| title | UX-Ray AI QA Agent |
|---|---|
| emoji | ⚡ |
| colorFrom | purple |
| colorTo | indigo |
| sdk | docker |
| pinned | false |
UX-Ray is an autonomous AI agent designed for startups and indie builders. It acts as a simulation of 1,000 real first-time users, intelligently navigating your web application to identify UX friction, discover behavior patterns, and generate developer-ready actionable checklists before you launch.
- ✨ Core Features
- 🏗️ System Architecture
- 💻 Tech Stack
- ⚙️ Environment Variables Reference
- 🚀 Local Installation
- 🕹️ Usage Guide
- 📜 License
- 🧠 Senior QA Algorithmic Explorer: UX-Ray is prompted with strict algorithmic rules. It deduces visual hierarchy based on button sizes (width/height), explicitly tests edge cases, and maps out core workflows without getting stuck in loops.
- 👁️ Spatial & Semantic Awareness: The internal Playwright engine extracts rich DOM metadata including
width,height,disabledstates,aria-labels, andhrefs. This gives the AI true "sight" of your app. - ⏳ Smart Auto-Wait Engine: Built directly into the execution engine, the AI automatically detects active spinners or loading text and waits for your app to finish loading before proceeding. This mimics true human patience.
- 🛠️ Heuristic UI Evaluation: The AI acts as a Senior UX/UI Engineer, grading your app against Nielsen's 10 Usability Heuristics. It outputs exact, developer-ready CSS and layout fixes (e.g., "Increase the contrast ratio from #555 to #333").

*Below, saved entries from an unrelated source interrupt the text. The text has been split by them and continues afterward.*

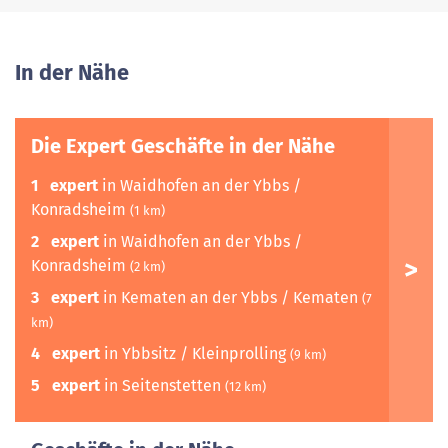
In der Nähe
Die Expert Geschäfte in der Nähe
1
expert
in Waidhofen an der Ybbs /
Konradsheim
(1 km)
2
expert
in Waidhofen an der Ybbs /
Konradsheim
(2 km)
3
expert
in Kematen an der Ybbs / Kematen
(7
km)
4
expert
in Ybbsitz / Kleinprolling
(9 km)
5
expert
in Seitenstetten
(12 km)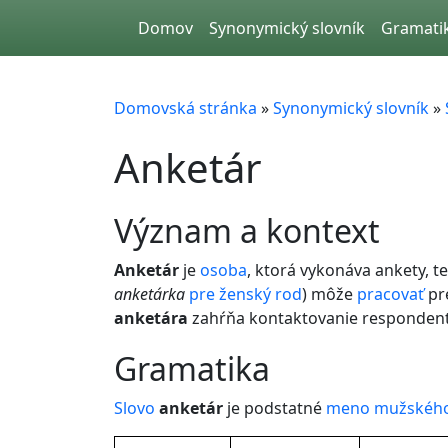
Skip to main content
Domov
Synonymický slovník
Gramati
Domovská stránka
»
Synonymický slovník
»
Anketár
význam a kontext
Anketár
je
osoba
, ktorá vykonáva ankety, t
anketárka
pre
ženský
rod
) môže
pracovať
pre
anketára
zahŕňa kontaktovanie respondent
gramatika
Slovo
anketár
je podstatné
meno
mužského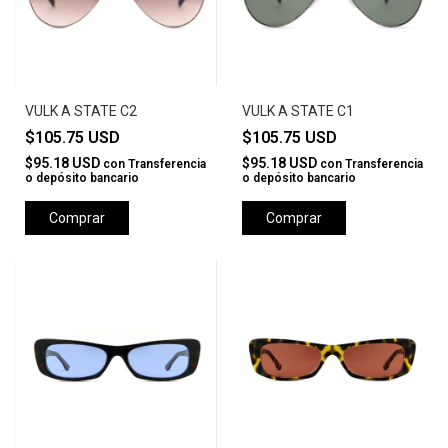
VULK A STATE C2
VULK A STATE C1
$105.75 USD
$105.75 USD
$95.18 USD
$95.18 USD
con
Transferencia
con
Transferencia
o depósito bancario
o depósito bancario
Comprar
Comprar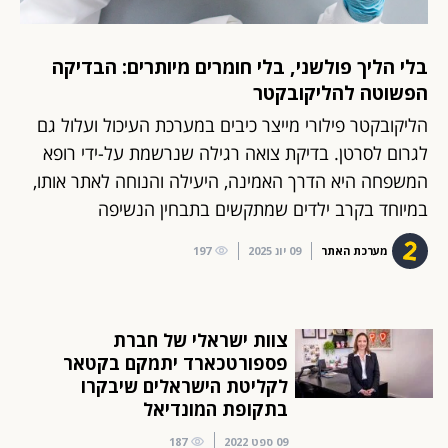
בלי הליך פולשני, בלי חומרים מיותרים: הבדיקה
הפשוטה להליקובקטר
הליקובקטר פילורי מייצר כיבים במערכת העיכול ועלול גם
לגרום לסרטן. בדיקת צואה רגילה שנרשמת על-ידי רופא
המשפחה היא הדרך האמינה, היעילה והנוחה לאתר אותו,
במיוחד בקרב ילדים שמתקשים בתבחין הנשיפה
מערכת האתר
09 יונ 2025
197
צוות ישראלי של חברת
פספורטכארד יתמקם בקטאר
לקליטת הישראלים שיבקרו
בתקופת המונדיאל
09 ספט 2022
187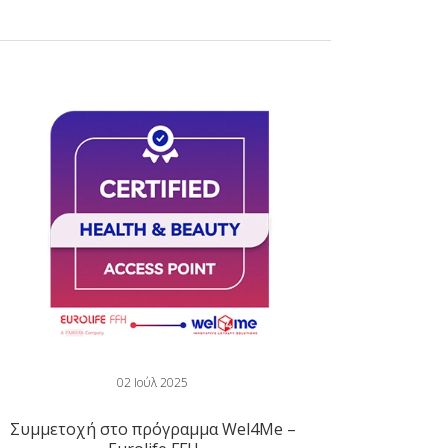
02 Ιούλ 2025
Συμμετοχή στο πρόγραμμα Wel4Me –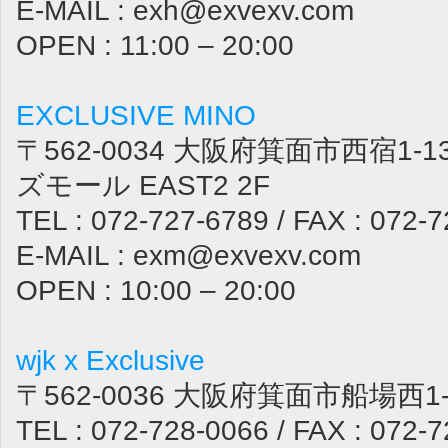
E-MAIL : exh@exvexv.com
OPEN : 11:00 – 20:00
EXCLUSIVE MINO
〒562-0034 大阪府箕面市西宿1-1
ズモール EAST2 2F
TEL : 072-727-6789 / FAX : 072-
E-MAIL : exm@exvexv.com
OPEN : 10:00 – 20:00
wjk x Exclusive
〒562-0036 大阪府箕面市船場西1-1
TEL : 072-728-0066 / FAX : 072-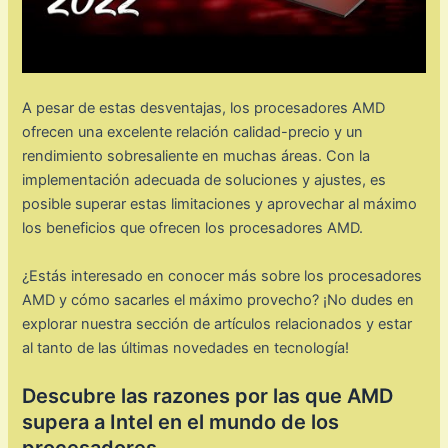
A pesar de estas desventajas, los procesadores AMD
ofrecen una excelente relación calidad-precio y un
rendimiento sobresaliente en muchas áreas. Con la
implementación adecuada de soluciones y ajustes, es
posible superar estas limitaciones y aprovechar al máximo
los beneficios que ofrecen los procesadores AMD.
¿Estás interesado en conocer más sobre los procesadores
AMD y cómo sacarles el máximo provecho? ¡No dudes en
explorar nuestra sección de artículos relacionados y estar
al tanto de las últimas novedades en tecnología!
Descubre las razones por las que AMD
supera a Intel en el mundo de los
procesadores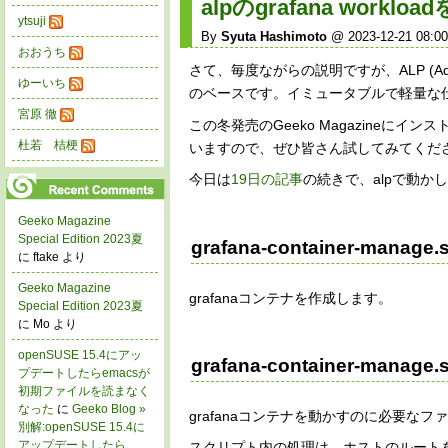
alpのgrafana workl
ytsuji
By
Syuta Hashimoto
@ 2023-12-21 08:00
おおうち
さて、毎度ながらの説明ですが、ALP (Adapti
ゆーいち
のベースです。イミュータブルで軽量な
宮原 徹
この冬発売のGeeko Magazineにイ
杜若 桔梗
いますので、ぜひ皆さん試してみてくだ
今日は
19日の記事
の続きで、alpで動かした
Geeko Magazine
Special Edition 2023夏
grafana-container-manage.s
に ftake より
Geeko Magazine
grafanaコンテナを作成します。
Special Edition 2023夏
に Mo より
openSUSE 15.4にアッ
grafana-container-manage.sh
プデートしたらemacsが
初期ファイルを読まなく
なった
に
Geeko Blog »
grafanaコンテナを動かすのに必要なファイル
別解:openSUSE 15.4に
アップデートしたら
スクリプト内の処理は、ホストのルートをマウ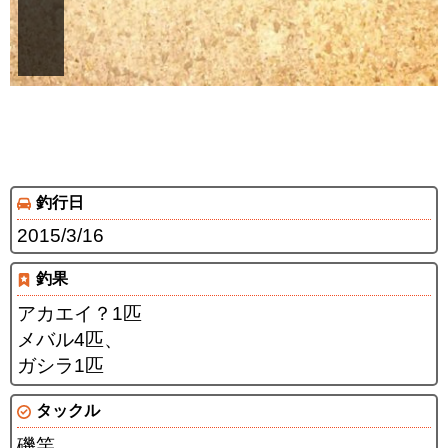
釣行日
2015/3/16
釣果
アカエイ？1匹
メバル4匹、
ガシラ1匹
タックル
磯竿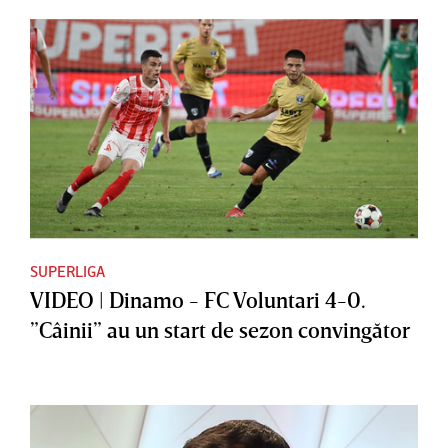
SUPERLIGA
VIDEO | Dinamo - FC Voluntari 4-0.
”Câinii” au un start de sezon convingător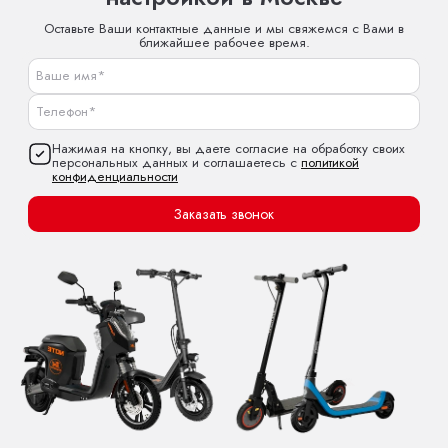
Оставьте Ваши контактные данные и мы свяжемся с Вами в
ближайшее рабочее время.
Нажимая на кнопку, вы даете согласие на обработку своих
персональных данных и соглашаетесь с
политикой
конфиденциальности
Заказать звонок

- 🎥 Live Session Replay: Watch the AI test your app in real-time, complete with a timeline of events, network interactions, and AI "thoughts".
UX-Ray operates on a continuous, multi-modal autonomous loop using Set-of-Mark Visual Prompting.
graph TD
A[Start Session] --> B[Playwright Launches Sandbox]
subgraph Autonomous Vision Agent Loop
B --> C[Extract DOM & Inject Bounding Boxes]
C --> D[Capture Annotated Screenshot]
D --> E{Is Page Loading?}
E -- Yes --> F[Smart Auto-Wait]
F --> C
E -- No --> G[Gemini 2.0 Multimodal Reasoning]
G --> H[Infer Next Optimal Target ID]
H --> I[Playwright Executor: Click/Type/Scroll]
I --> J[Save Annotated Screenshot to Timeline]
J --> C
end
J -. Session Complete .-> K[Gemini Multimodal UX Audit]
K --> L[Generate Actionable UI Checklist]
- Set-of-Mark Annotation: Before making a decision, the headless browser dynamically injects red numeric bounding boxes over every interactable element on the screen.
- Visual Autonomous Navigation: The agent streams the live, annotated screenshot directly to Gemini 2.0 Flash. The AI uses spatial reasoning to "look" at the screen, read the popups, and output the ID of the exact bounding box it wants to interact with.
- Actionable UX Audit: Uses the captured visual timeline to write a highly technical, bias-free UI/UX report.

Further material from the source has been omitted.